Figure 1.
(A) Cartoon depicting the model used for inducing atherothrombosis. A tiny curved needle introduced through a branch of the external carotid was advanced up to the plaque surface under persistent blood flow. After positioning the tip of the needle in front of the plaque, it was applied to the plaque and moved forth and back twice in order to scratch the fibrous cap. (B) The experimental timeline. “I” stands for injection. (C) Transversal histological section of the carotid artery after the scratch injury. Immunohistochemistry depicts platelets and therefore thrombus in red. The scratch with superimposed thrombosis is clearly visible and induced here a small dissection (arrow). A corresponding section of the site of the plaque rupture stained with Masson-Trichrome is depicted in (D).
Figure 2.
Axial MRI images of the external carotid arteries from two representative animals.
Depicted are four consecutive slices (H1-H4) at three time points: t(−1) (before injection), t2 (16 minutes after injection) and t3 (24 minutes after injection). Red circles indicate the left external carotid artery which underwent surgery and scratching of the plaque, and green circles mark the contra lateral vessel. The animals orientation is indicated by labeling its posterior (P) and left (L) direction. Signal attenuation can be observed in the animal A which received LIBS-MPIO contrast agent whereas the blood signal remains hyperintense in animal B receiving the control-MPIO.
Figure 3.
Quantitative analysis of MRI data.
Subgroup analysis of animals with thrombus size >2% is shown in Fig. 3A for animals with LIBS-MPIO and control-MPIO injection. At each time point after the injection of LIBS-MPIO, the MR signal detected at the level of the scratched plaque was significantly lower than the signal detected at the contralateral and non-injured plaque level (A, red line). Conversely, the ratio of signals slightly increased after the injection of control-MPIO (A, blue line). In animals with thrombus size <2%, the signal ratio had not been altered by the injection of LIBS-MPIO in comparison to the injection of control-MPIO (3B).
Figure 4.
Histological identification of MPIOs.
(A): Representative anti-CD41 immunostaining of a carotid artery section from a mouse receiving LIBS-MPIOs. (B) Enlargement of the area from (A) shows MPIOs inside the thrombus (circles). MPIOs can be recognized as regular round structures with a blue halo and a brownish inner colour.
Figure 5.
Quantification of MPIOs on histological sections.

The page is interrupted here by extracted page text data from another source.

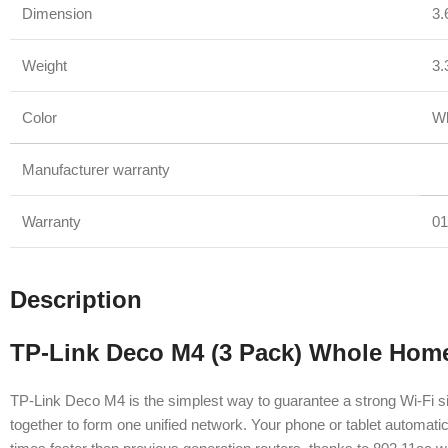
Dimension
3.
Weight
3.
Color
Wh
Manufacturer warranty
Warranty
01
Description
TP-Link Deco M4 (3 Pack) Whole Hom
TP-Link Deco M4 is the simplest way to guarantee a strong Wi-Fi si
together to form one unified network. Your phone or tablet automat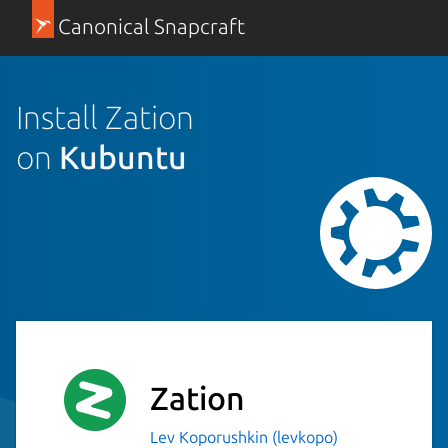
Canonical Snapcraft
Install Zation
on
Kubuntu
Zation
Lev Koporushkin (levkopo)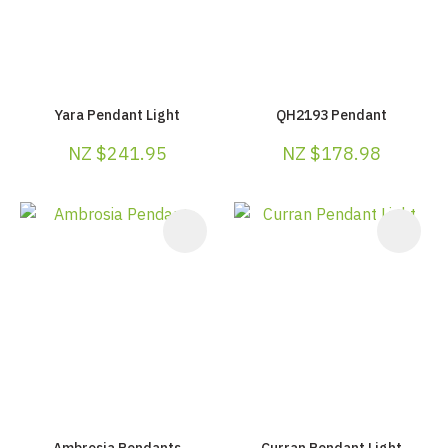
Yara Pendant Light
QH2193 Pendant
NZ $241.95
NZ $178.98
Ambrosia Pendants
Curran Pendant Light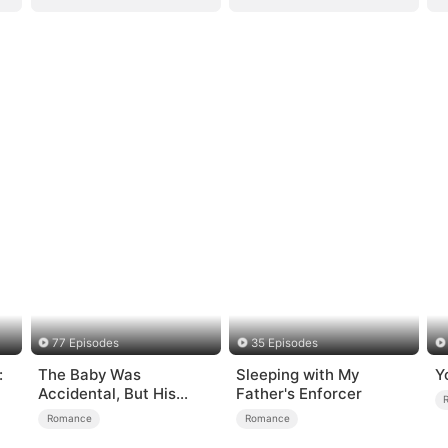
77 Episodes
35 Episodes
:
The Baby Was
Sleeping with My
Y
Accidental, But His
Father's Enforcer
Love Wasn't
Romance
Romance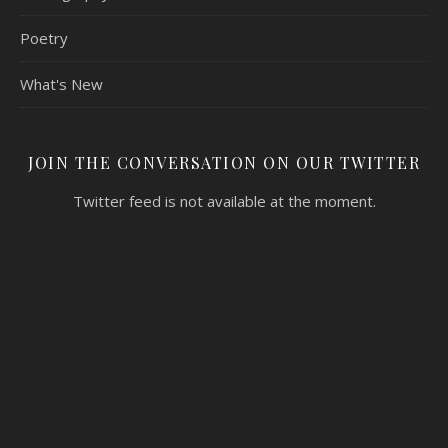
Poetry
What's New
JOIN THE CONVERSATION ON OUR TWITTER
Twitter feed is not available at the moment.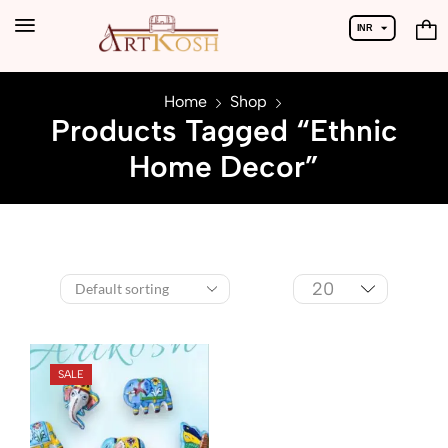
INR
USD
Home
Shop
Products Tagged “Ethnic
Home Decor”
SALE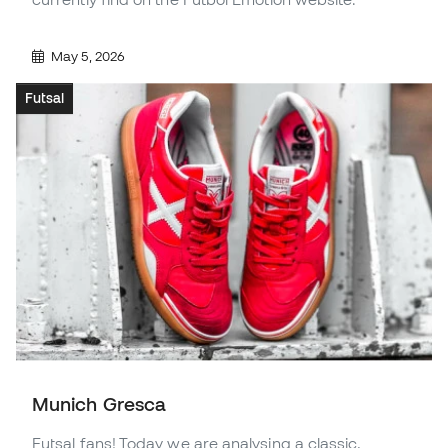
May 5, 2026
Futsal
Munich Gresca
Futsal fans! Today we are analysing a classic,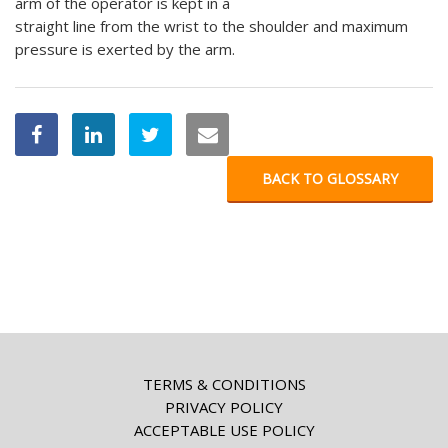
arm of the operator is kept in a
straight line from the wrist to the shoulder and maximum
pressure is exerted by the arm.
BACK TO GLOSSARY
TERMS & CONDITIONS
PRIVACY POLICY
ACCEPTABLE USE POLICY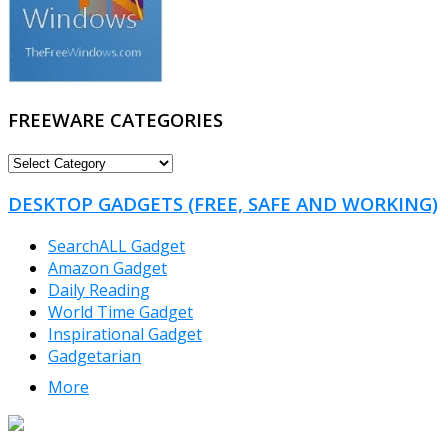
FREEWARE CATEGORIES
FREEWARE
CATEGORIES
DESKTOP GADGETS (FREE, SAFE AND WORKING)
SearchALL Gadget
Amazon Gadget
Daily Reading
World Time Gadget
Inspirational Gadget
Gadgetarian
More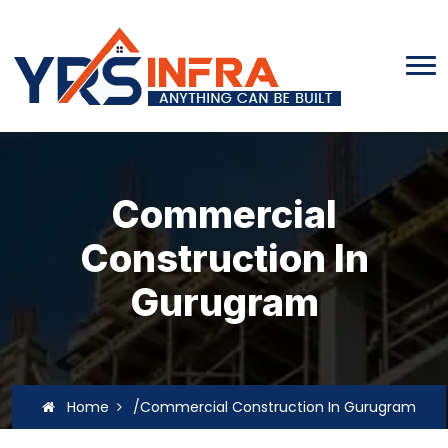
Commercial
Construction In
Gurugram
Home
/Commercial Construction In Gurugram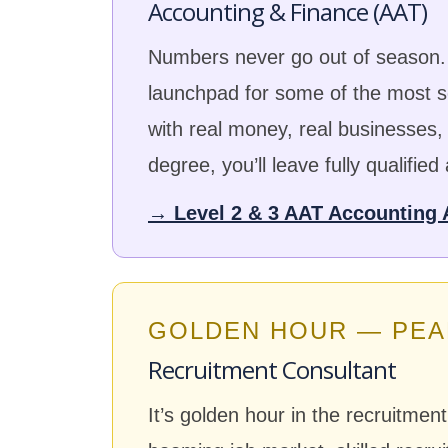
Accounting & Finance (AAT)
Numbers never go out of season. 
launchpad for some of the most se
with real money, real businesses
degree, you’ll leave fully qualified
→ Level 2 & 3 AAT Accounting 
GOLDEN HOUR — PEA
Recruitment Consultant
It’s golden hour in the recruitmen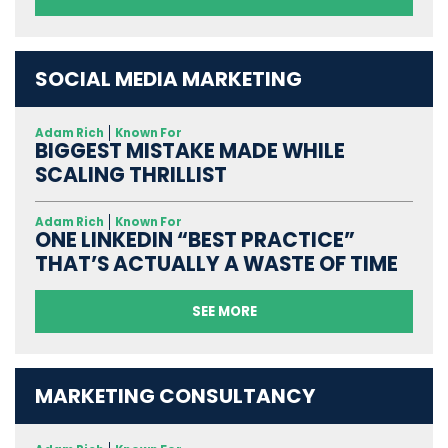
SOCIAL MEDIA MARKETING
Adam Rich
Known For
BIGGEST MISTAKE MADE WHILE
SCALING THRILLIST
Adam Rich
Known For
ONE LINKEDIN “BEST PRACTICE”
THAT’S ACTUALLY A WASTE OF TIME
SEE MORE
MARKETING CONSULTANCY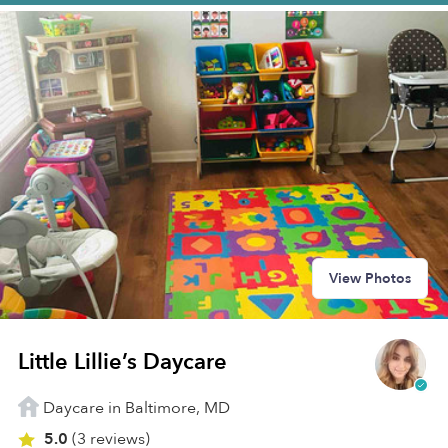
View Photos
Little Lillie’s Daycare
Daycare in Baltimore, MD
5.0
(3 reviews)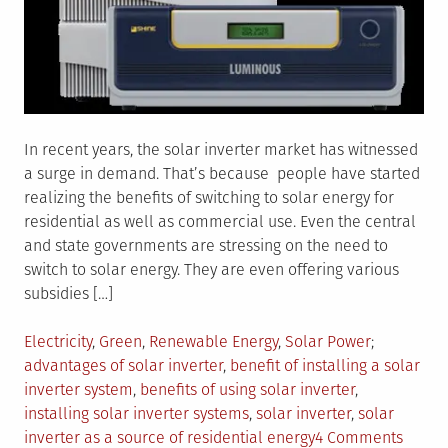
In recent years, the solar inverter market has witnessed
a surge in demand. That’s because people have started
realizing the benefits of switching to solar energy for
residential as well as commercial use. Even the central
and state governments are stressing on the need to
switch to solar energy. They are even offering various
subsidies […]
Posted
Tagged
Electricity
,
Green
,
Renewable Energy
,
Solar Power
in
advantages of solar inverter
,
benefit of installing a solar
inverter system
,
benefits of using solar inverter
,
installing solar inverter systems
,
solar inverter
,
solar
on
inverter as a source of residential energy
4 Comments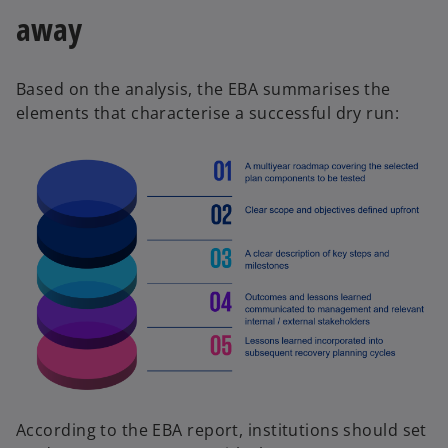
away
Based on the analysis, the EBA summarises the
elements that characterise a successful dry run:
According to the EBA report, institutions should set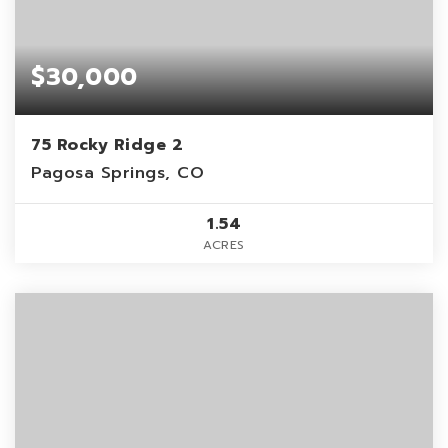
$30,000
75 Rocky Ridge 2
Pagosa Springs, CO
1.54
ACRES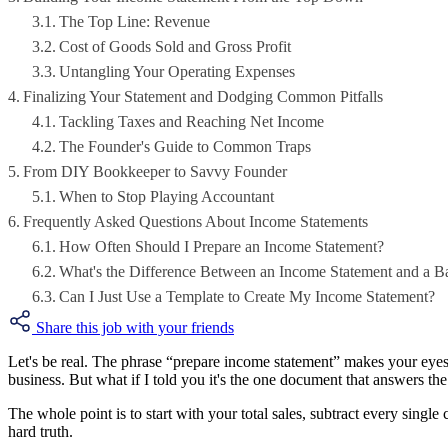
The Top Line: Revenue
Cost of Goods Sold and Gross Profit
Untangling Your Operating Expenses
Finalizing Your Statement and Dodging Common Pitfalls
Tackling Taxes and Reaching Net Income
The Founder's Guide to Common Traps
From DIY Bookkeeper to Savvy Founder
When to Stop Playing Accountant
Frequently Asked Questions About Income Statements
How Often Should I Prepare an Income Statement?
What's the Difference Between an Income Statement and a B
Can I Just Use a Template to Create My Income Statement?
Share this job with your friends
Let's be real. The phrase “prepare income statement” makes your eyes
business. But what if I told you it's the one document that answers th
The whole point is to start with your total sales, subtract every single
hard truth.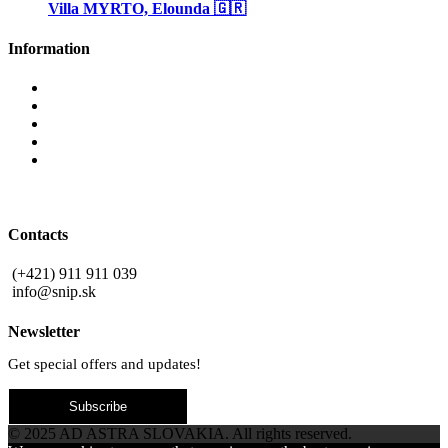
Villa MYRTO, Elounda 🇬🇷
Information
Why invest in Slovakia
Benefits buying new
Blog
Privacy Policy
Contact
Contacts
(+421) 911 911 039
info@snip.sk
Newsletter
Get special offers and updates!
Subscribe
© 2025 AD ASTRA SLOVAKIA. All rights reserved.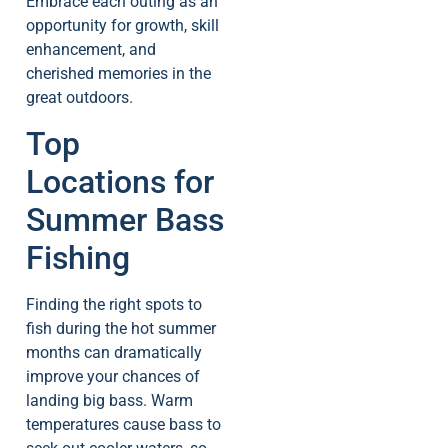
Embrace each outing as an
opportunity for growth, skill
enhancement, and
cherished memories in the
great outdoors.
Top
Locations for
Summer Bass
Fishing
Finding the right spots to
fish during the hot summer
months can dramatically
improve your chances of
landing big bass. Warm
temperatures cause bass to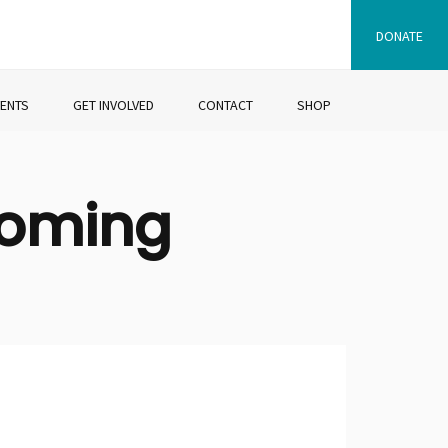
DONATE
VENTS
GET INVOLVED
CONTACT
SHOP
coming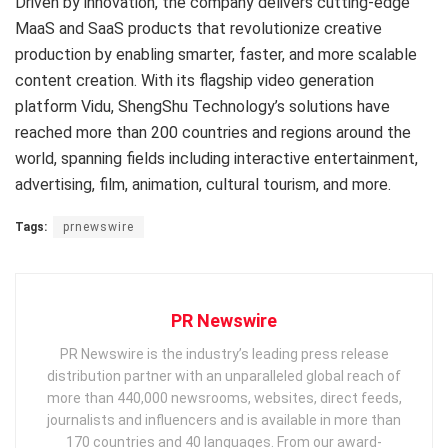
Driven by innovation, the company delivers cutting-edge
MaaS and SaaS products that revolutionize creative
production by enabling smarter, faster, and more scalable
content creation. With its flagship video generation
platform Vidu, ShengShu Technology’s solutions have
reached more than 200 countries and regions around the
world, spanning fields including interactive entertainment,
advertising, film, animation, cultural tourism, and more.
Tags:
prnewswire
PR Newswire
PR Newswire is the industry’s leading press release
distribution partner with an unparalleled global reach of
more than 440,000 newsrooms, websites, direct feeds,
journalists and influencers and is available in more than
170 countries and 40 languages. From our award-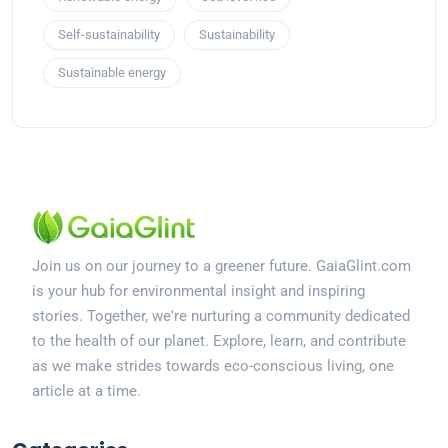
Self-sustainability
Sustainability
Sustainable energy
Join us on our journey to a greener future. GaiaGlint.com
is your hub for environmental insight and inspiring
stories. Together, we're nurturing a community dedicated
to the health of our planet. Explore, learn, and contribute
as we make strides towards eco-conscious living, one
article at a time.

MPIOs were about four-fold more abundant in animals with LIBS-MPIO-injection as compared to the animals receiving control-MPIO. A similar difference was observed between injured and non injured vessels in animals receiving LIBS-MPIO. Correlation of thrombus size with the number of bound MPIOs in animals with LIBS-MPIO injection is not significant; however the number of MPIOs is in average within a similar range of 10–20 MPIOs per section as expected from the observed signal attenuation.